Look through the data below. Pick out the lines holding the string "הודו".

----------------------------------------

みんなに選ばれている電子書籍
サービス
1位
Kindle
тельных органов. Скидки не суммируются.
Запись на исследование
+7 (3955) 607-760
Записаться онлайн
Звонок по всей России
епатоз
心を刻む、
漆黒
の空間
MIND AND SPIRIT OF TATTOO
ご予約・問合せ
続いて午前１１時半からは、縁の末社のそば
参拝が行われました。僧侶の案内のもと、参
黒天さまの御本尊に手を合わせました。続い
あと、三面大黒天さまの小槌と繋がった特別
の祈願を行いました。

----------------------------------------

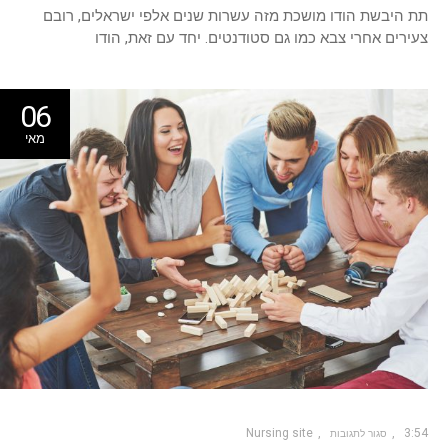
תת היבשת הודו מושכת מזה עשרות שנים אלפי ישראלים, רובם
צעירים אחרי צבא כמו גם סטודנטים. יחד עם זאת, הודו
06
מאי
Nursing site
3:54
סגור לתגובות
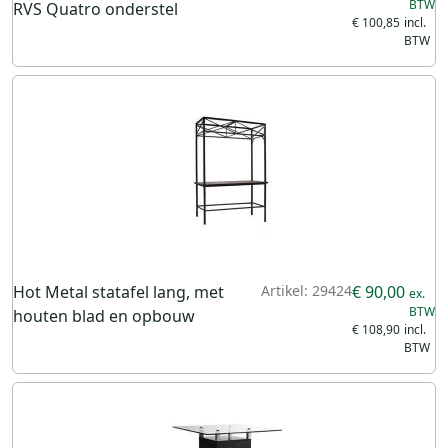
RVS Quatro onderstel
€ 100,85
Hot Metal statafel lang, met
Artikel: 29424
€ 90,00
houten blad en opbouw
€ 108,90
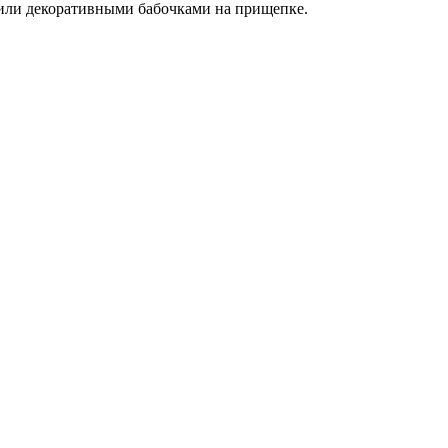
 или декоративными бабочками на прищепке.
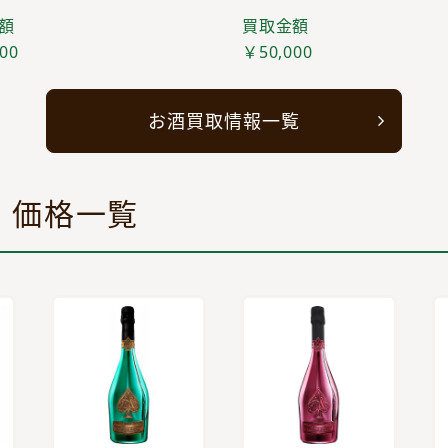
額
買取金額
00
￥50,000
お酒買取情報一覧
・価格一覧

----------------------------------------

- [SOLUTION FOR THIS PROBLEM]
תת היבשת הודו מושכת מזה עשרות שנים אלפי ישראלים, רובם
צעירים אחרי צבא כמו גם סטודנטים. יחד עם זאת, הודו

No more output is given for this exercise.